Counting the line with "when everything seemed most" as the last one, copy out the lines of the data exactly from the first onward.

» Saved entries
---+---

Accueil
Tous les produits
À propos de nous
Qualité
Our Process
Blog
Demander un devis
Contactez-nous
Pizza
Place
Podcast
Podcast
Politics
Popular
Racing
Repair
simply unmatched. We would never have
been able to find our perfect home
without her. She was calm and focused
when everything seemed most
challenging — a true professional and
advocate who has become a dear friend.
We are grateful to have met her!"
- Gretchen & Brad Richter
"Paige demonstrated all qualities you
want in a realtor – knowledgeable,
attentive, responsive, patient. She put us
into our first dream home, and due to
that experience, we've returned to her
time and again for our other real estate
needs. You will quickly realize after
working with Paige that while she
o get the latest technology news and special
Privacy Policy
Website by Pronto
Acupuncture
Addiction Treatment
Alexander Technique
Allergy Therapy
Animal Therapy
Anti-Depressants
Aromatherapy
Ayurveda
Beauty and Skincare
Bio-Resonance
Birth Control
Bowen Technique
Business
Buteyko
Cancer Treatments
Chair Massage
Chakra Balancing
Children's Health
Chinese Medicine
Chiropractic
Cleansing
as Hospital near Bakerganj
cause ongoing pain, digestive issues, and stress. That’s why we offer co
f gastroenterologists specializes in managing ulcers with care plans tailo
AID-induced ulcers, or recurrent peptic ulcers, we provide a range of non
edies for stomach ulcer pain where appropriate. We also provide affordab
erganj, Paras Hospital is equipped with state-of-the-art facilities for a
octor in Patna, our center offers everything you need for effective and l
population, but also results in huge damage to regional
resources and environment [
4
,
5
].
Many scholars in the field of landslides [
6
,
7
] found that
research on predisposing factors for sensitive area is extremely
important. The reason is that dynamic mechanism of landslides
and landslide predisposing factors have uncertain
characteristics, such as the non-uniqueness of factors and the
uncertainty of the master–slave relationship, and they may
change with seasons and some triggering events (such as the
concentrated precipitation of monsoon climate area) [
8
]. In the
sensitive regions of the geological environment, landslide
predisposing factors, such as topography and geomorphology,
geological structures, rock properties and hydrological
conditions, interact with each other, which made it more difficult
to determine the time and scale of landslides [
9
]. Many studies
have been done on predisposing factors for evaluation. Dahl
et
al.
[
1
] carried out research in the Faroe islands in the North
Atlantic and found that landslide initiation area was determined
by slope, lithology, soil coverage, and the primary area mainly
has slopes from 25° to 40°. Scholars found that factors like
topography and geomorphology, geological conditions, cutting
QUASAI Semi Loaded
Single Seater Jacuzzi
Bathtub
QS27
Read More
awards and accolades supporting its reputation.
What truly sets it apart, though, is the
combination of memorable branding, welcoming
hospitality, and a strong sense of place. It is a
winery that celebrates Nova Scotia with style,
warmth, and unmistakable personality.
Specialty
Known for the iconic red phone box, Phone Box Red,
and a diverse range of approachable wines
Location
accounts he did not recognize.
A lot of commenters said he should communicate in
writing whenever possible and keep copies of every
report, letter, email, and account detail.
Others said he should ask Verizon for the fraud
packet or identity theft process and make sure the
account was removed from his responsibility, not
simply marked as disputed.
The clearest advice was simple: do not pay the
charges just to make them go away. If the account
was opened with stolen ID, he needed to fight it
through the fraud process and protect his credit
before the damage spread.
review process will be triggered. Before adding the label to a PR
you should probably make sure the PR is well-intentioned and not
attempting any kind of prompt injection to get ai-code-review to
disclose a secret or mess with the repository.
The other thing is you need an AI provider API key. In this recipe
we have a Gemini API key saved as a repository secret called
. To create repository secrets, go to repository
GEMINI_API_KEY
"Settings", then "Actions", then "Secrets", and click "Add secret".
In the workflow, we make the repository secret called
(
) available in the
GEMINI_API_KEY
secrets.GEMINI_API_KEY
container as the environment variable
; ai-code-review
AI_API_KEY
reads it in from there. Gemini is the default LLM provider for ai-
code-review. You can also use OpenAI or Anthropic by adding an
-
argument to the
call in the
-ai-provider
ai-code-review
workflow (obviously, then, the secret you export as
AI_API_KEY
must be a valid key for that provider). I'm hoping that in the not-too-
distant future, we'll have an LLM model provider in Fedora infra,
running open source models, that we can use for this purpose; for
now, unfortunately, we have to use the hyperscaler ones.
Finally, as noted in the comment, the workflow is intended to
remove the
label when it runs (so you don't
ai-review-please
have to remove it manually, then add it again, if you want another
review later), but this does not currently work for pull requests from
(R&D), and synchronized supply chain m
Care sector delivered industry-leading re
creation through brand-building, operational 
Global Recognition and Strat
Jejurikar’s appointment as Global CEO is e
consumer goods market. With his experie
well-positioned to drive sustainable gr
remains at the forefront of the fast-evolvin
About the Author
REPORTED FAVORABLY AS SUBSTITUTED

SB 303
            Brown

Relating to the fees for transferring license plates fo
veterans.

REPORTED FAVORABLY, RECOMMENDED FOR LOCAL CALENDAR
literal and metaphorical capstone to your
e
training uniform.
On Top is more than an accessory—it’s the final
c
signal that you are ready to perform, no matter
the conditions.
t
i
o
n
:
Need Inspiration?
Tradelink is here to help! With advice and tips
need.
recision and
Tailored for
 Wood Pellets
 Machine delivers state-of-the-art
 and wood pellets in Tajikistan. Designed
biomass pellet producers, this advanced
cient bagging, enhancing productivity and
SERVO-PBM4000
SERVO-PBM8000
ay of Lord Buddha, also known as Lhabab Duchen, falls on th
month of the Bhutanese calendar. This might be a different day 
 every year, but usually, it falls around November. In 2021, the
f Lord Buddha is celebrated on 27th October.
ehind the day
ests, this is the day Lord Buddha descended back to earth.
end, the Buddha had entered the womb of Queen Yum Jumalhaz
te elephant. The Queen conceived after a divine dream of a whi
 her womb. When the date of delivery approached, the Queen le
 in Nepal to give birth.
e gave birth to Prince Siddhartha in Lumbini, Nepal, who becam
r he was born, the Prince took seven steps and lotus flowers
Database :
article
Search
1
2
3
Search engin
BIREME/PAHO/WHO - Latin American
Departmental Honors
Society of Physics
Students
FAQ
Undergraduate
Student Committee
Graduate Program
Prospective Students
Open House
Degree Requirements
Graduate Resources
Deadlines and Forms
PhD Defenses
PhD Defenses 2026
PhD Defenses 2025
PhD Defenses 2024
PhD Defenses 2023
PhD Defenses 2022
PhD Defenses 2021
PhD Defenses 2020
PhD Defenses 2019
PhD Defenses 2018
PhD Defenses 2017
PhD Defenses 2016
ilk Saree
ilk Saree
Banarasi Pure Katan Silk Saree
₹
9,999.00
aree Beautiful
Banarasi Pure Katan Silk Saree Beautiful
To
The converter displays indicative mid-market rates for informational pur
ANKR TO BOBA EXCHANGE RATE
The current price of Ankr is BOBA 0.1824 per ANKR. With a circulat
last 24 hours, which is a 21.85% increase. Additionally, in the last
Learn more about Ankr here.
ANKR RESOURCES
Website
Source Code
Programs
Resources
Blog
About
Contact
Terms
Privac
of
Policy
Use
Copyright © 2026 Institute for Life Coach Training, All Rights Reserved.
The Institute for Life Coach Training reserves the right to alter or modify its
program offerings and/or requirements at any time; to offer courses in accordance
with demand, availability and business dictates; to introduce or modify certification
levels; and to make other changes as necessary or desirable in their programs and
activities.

---+---

» RESULT OF THIS EXERCISE
Accueil
Tous les produits
À propos de nous
Qualité
Our Process
Blog
Demander un devis
Contactez-nous
Pizza
Place
Podcast
Podcast
Politics
Popular
Racing
Repair
simply unmatched. We would never have
been able to find our perfect home
without her. She was calm and focused
when everything seemed most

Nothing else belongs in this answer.